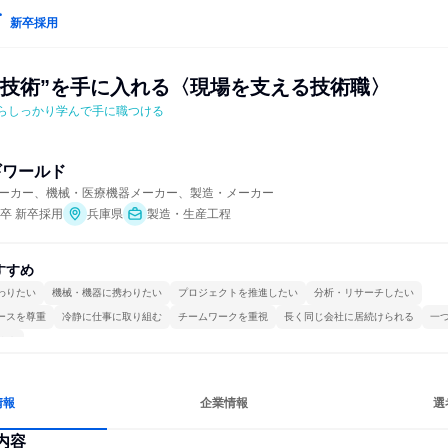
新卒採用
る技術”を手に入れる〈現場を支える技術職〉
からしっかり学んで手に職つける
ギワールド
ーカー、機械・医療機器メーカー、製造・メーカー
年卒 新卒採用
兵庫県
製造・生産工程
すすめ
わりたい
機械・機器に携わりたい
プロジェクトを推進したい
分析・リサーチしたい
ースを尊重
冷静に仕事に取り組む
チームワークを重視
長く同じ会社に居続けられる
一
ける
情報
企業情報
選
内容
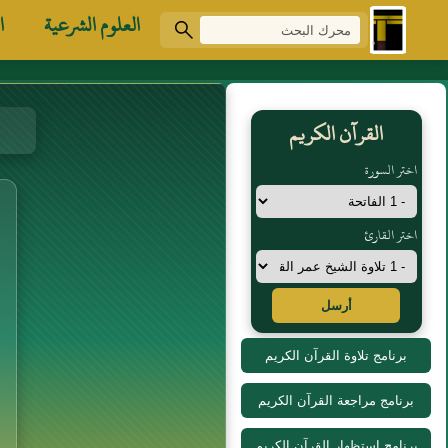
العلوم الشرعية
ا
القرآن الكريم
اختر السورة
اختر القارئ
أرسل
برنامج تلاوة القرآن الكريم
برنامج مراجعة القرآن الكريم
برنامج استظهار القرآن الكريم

▬▬▬▬▬▬

> _Description of the task_:
Whenever a line above includes the string "الكريم", copy it.

> _Exercise answer_:
القرآن الكريم
برنامج تلاوة القرآن الكريم
برنامج مراجعة القرآن الكريم
برنامج استظهار القرآن الكريم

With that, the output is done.